Intimate Stories of Typographic Activism

Jasmin Palermo (2024)

Text by Jasmin Palermo

At its heart, typography in protest is driven by voices that cannot stay silent. These voices span generations and communities, largely unseen, uncredited, and undeterred by recognition or reward. Their messages weren’t crafted for campaigns or accolades but to express an urgency that design alone can’t contain. This collection brings those voices to the forefront, honoring the power of raw, lived experience in shaping words that demand to be heard.

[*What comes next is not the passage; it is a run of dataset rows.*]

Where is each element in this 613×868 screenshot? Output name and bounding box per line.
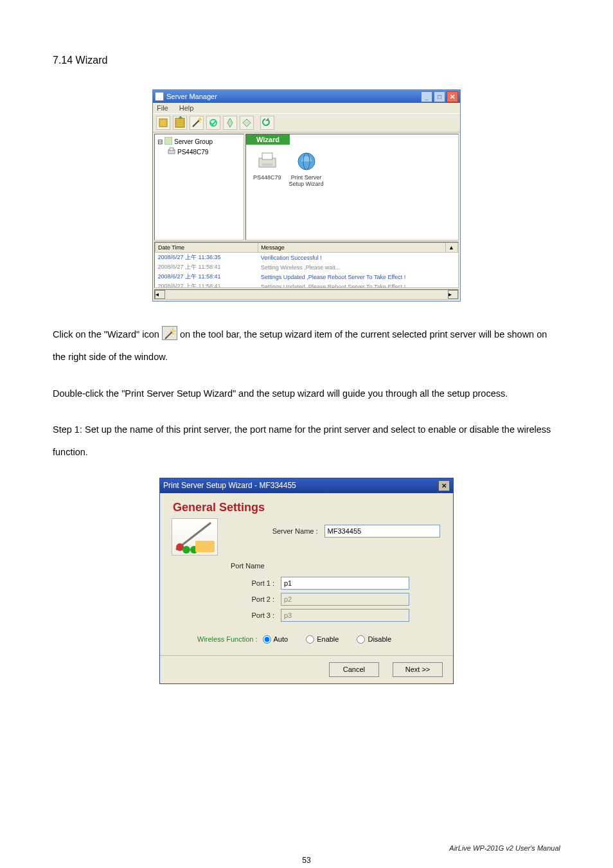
svg-rect-8 bbox=[262, 153, 272, 159]
port3-input bbox=[281, 609, 409, 622]
tree-child-label[interactable]: PS448C79 bbox=[177, 149, 208, 156]
server-group-icon bbox=[164, 137, 172, 146]
server-tree: ⊟ Server Group PS448C79 bbox=[154, 134, 244, 240]
log-scroll-up[interactable]: ▲ bbox=[446, 243, 458, 253]
wireless-auto-radio[interactable] bbox=[263, 635, 271, 644]
sm-titlebar: Server Manager _ □ ✕ bbox=[153, 90, 460, 103]
paragraph-2: Double-click the "Print Server Setup Wiz… bbox=[53, 383, 560, 405]
wizard-toolbar-icon-inline bbox=[162, 326, 177, 340]
log-row: 2008/6/27 上午 11:58:41Settings Updated ,P… bbox=[155, 272, 458, 282]
server-manager-window: Server Manager _ □ ✕ File Help bbox=[152, 89, 461, 302]
close-button[interactable]: ✕ bbox=[447, 91, 458, 102]
wizard-thumbnail bbox=[172, 518, 218, 556]
scroll-right-icon[interactable]: ▸ bbox=[448, 290, 458, 299]
toolbar-btn-5[interactable] bbox=[223, 116, 237, 130]
wireless-function-label: Wireless Function : bbox=[197, 635, 258, 643]
wireless-disable-radio[interactable] bbox=[357, 635, 365, 644]
tree-root-label[interactable]: Server Group bbox=[174, 138, 213, 145]
toolbar-btn-4[interactable] bbox=[206, 116, 220, 130]
section-title: 7.14 Wizard bbox=[53, 55, 560, 66]
wiz-heading: General Settings bbox=[160, 493, 453, 518]
maximize-button[interactable]: □ bbox=[434, 91, 445, 102]
log-col-date: Date Time bbox=[155, 243, 258, 253]
minimize-button[interactable]: _ bbox=[421, 91, 432, 102]
paragraph-1: Click on the "Wizard" icon on the tool b… bbox=[53, 323, 560, 368]
port1-label: Port 1 : bbox=[172, 579, 281, 587]
wizard-icon[interactable] bbox=[190, 116, 204, 130]
paragraph-3: Step 1: Set up the name of this print se… bbox=[53, 419, 560, 464]
svg-point-12 bbox=[172, 330, 174, 332]
main-panel: Wizard PS448C79 Print Server bbox=[245, 134, 459, 240]
setup-wizard-label1: Print Server bbox=[291, 174, 322, 181]
svg-point-15 bbox=[190, 546, 198, 554]
svg-rect-9 bbox=[262, 163, 272, 166]
next-button[interactable]: Next >> bbox=[393, 662, 443, 677]
tree-collapse-icon[interactable]: ⊟ bbox=[157, 138, 163, 145]
svg-point-14 bbox=[182, 546, 190, 554]
port-name-label: Port Name bbox=[172, 556, 440, 574]
log-row: 2008/6/27 上午 11:58:41Settings Updated ,P… bbox=[155, 282, 458, 288]
wiz-titlebar: Print Server Setup Wizard - MF334455 ✕ bbox=[160, 478, 453, 493]
cancel-button[interactable]: Cancel bbox=[329, 662, 379, 677]
menu-bar: File Help bbox=[153, 103, 460, 113]
log-row: 2008/6/27 上午 11:36:35Verification Succes… bbox=[155, 253, 458, 263]
page-number: 53 bbox=[0, 856, 613, 865]
port3-label: Port 3 : bbox=[172, 611, 281, 619]
setup-wizard-icon[interactable]: Print Server Setup Wizard bbox=[289, 150, 324, 187]
printer-wizard-icon[interactable]: PS448C79 bbox=[253, 150, 281, 187]
svg-rect-0 bbox=[159, 119, 167, 127]
horizontal-scrollbar[interactable]: ◂ ▸ bbox=[154, 289, 459, 300]
server-name-label: Server Name : bbox=[226, 527, 324, 535]
toolbar-btn-2[interactable] bbox=[173, 116, 187, 130]
tool-bar bbox=[153, 113, 460, 132]
setup-wizard-label2: Setup Wizard bbox=[289, 181, 324, 187]
wiz-title: Print Server Setup Wizard - MF334455 bbox=[163, 481, 438, 490]
wireless-enable-label: Enable bbox=[317, 635, 339, 643]
svg-rect-6 bbox=[170, 148, 173, 150]
wireless-auto-label: Auto bbox=[274, 635, 289, 643]
footer-product: AirLive WP-201G v2 User's Manual bbox=[449, 844, 560, 852]
menu-file[interactable]: File bbox=[157, 104, 168, 112]
setup-wizard-window: Print Server Setup Wizard - MF334455 ✕ G… bbox=[159, 478, 454, 684]
wireless-disable-label: Disable bbox=[368, 635, 391, 643]
scroll-left-icon[interactable]: ◂ bbox=[155, 290, 165, 299]
svg-rect-4 bbox=[164, 137, 172, 145]
wiz-close-button[interactable]: ✕ bbox=[438, 480, 450, 491]
wizard-panel-header: Wizard bbox=[246, 134, 290, 145]
toolbar-btn-7[interactable] bbox=[260, 116, 274, 130]
wireless-enable-radio[interactable] bbox=[306, 635, 314, 644]
printer-icon bbox=[168, 147, 175, 156]
port1-input[interactable] bbox=[281, 577, 409, 590]
port2-input bbox=[281, 593, 409, 606]
server-name-input[interactable] bbox=[324, 525, 440, 538]
log-row: 2008/6/27 上午 11:58:41Setting Wireless ,P… bbox=[155, 262, 458, 272]
toolbar-btn-6[interactable] bbox=[240, 116, 254, 130]
log-panel: Date Time Message ▲ 2008/6/27 上午 11:36:3… bbox=[154, 242, 459, 288]
toolbar-btn-1[interactable] bbox=[156, 116, 170, 130]
printer-wizard-label: PS448C79 bbox=[253, 174, 281, 181]
sm-title: Server Manager bbox=[166, 93, 420, 100]
app-icon bbox=[155, 92, 164, 101]
menu-help[interactable]: Help bbox=[179, 104, 194, 112]
log-col-msg: Message bbox=[258, 243, 446, 253]
svg-rect-1 bbox=[175, 118, 184, 127]
port2-label: Port 2 : bbox=[172, 595, 281, 603]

This collection goes beyond the surface of typographic protest, venturing into the voices and experiences that shaped these words. Here, the “call” is the raw outcry from the streets, and the “response” is the echo that revives these powerful expressions. Each typeface carries not only historical weight but the formal richness of lives lived on the edge of upheaval. Rather than focus on the signs alone, this collection dives into firsthand accounts of the events that brought them to life. These voices—those who painted the letters, held the banners, and braved the consequences—were often buried, intentionally silenced or ignored. Some accounts led individuals to jail, others to freedom. You’ll hear from those who created the art, those who survived to tell the tale, and those who led the charge, each voice preserving a precious fragment of our history.

Their words are woven together—not as a narrative shaped by a reporter or commentator but as a collective consciousness preserved in their own voices. This work is an assembly of testimonies, experiences, and raw expressions, a record that lets these voices speak for themselves, uninterrupted and alive.